The vision “The Platform” has of humanity is an ugly one. But it’s this unflinching gaze (something I certainly did not possess while watching this film) that lends the film its gravitas, as the concept that it stares at so intently is all it has; the movie embodies its theme completely. For the most part, it does so well, keeping one engaged by way of being horrified, and baking in a number of satisfying twists as they learn more about the grim reality of the Hole.

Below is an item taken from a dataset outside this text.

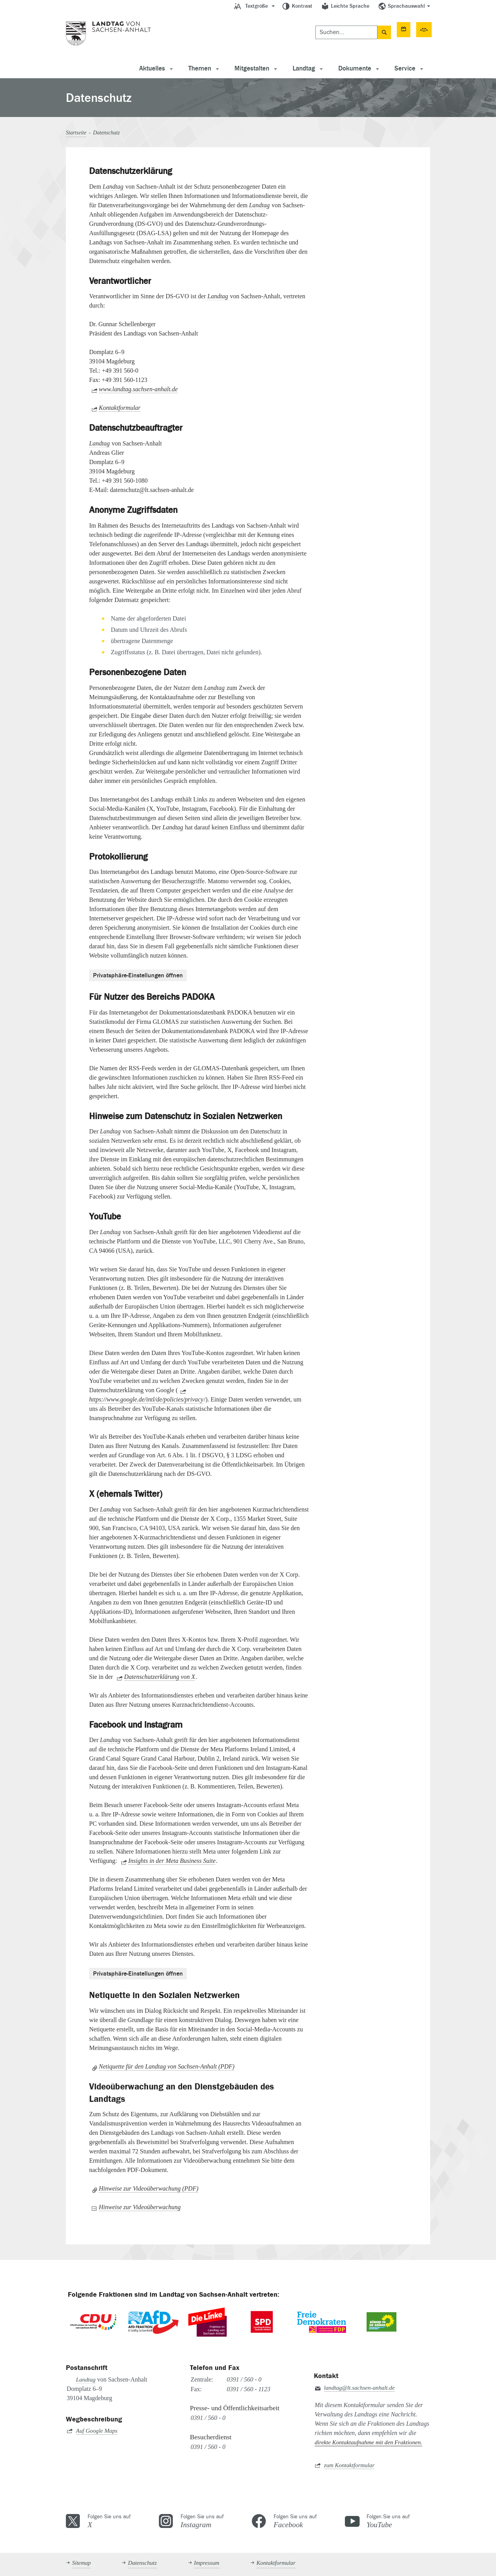 The width and height of the screenshot is (496, 2576). I want to click on direkte Kontaktaufnahme mit den Fraktionen., so click(368, 2442).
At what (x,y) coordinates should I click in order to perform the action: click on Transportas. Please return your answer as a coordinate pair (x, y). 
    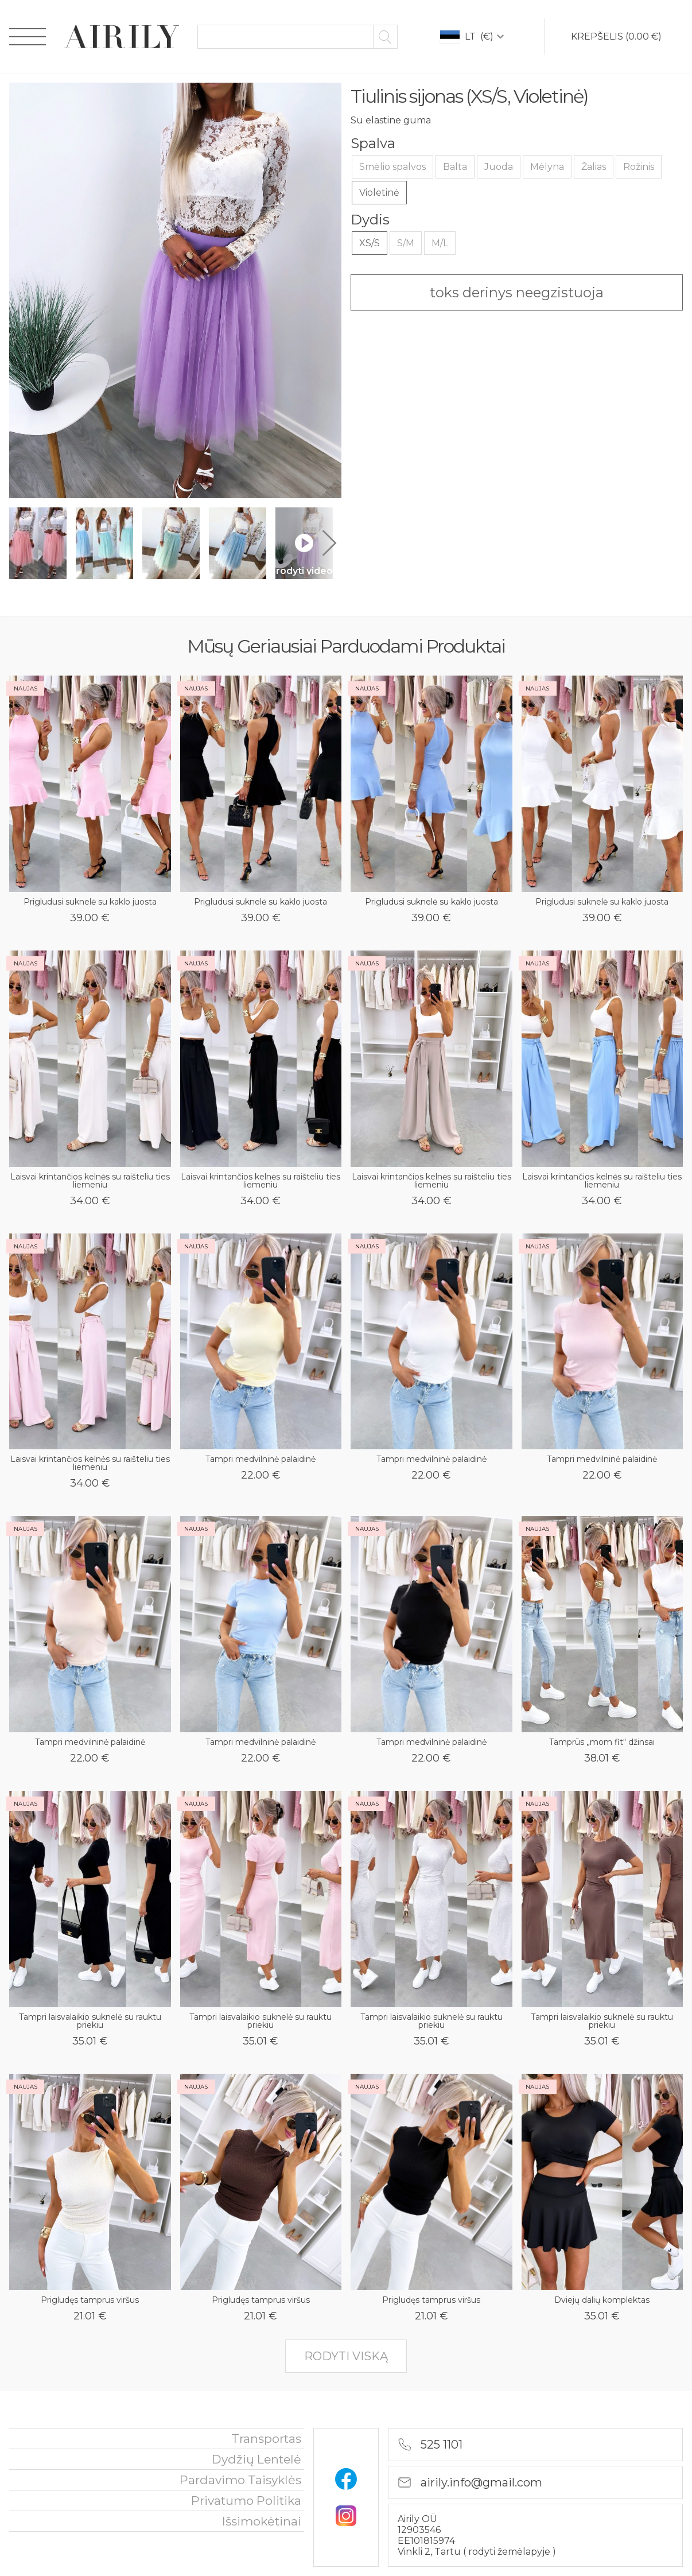     Looking at the image, I should click on (266, 2438).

It’s only as the film crosses the 60-minute mark that its fumes run low and it ventures into increasingly uneven and abstract territory. 

There are other films that have done better and more evocatively what “The Platform” does. “Snowpiercer” applies many of the same themes with much more panache (and less revulsion), so if you’re looking for a truly beautiful and keenly critical flick to stream on Netflix, “Snowpiercer” is your bet. But let’s face it: you’re (hopefully) not going anywhere anytime soon. So, after getting done with “Snowpiercer,” “The Platform” offers an excellent and delightfully disturbing distraction from staring out the window quietly, playing online Scrabble for the seventeenth time or whatever other acts of banality pandemic-induced free time has inspired.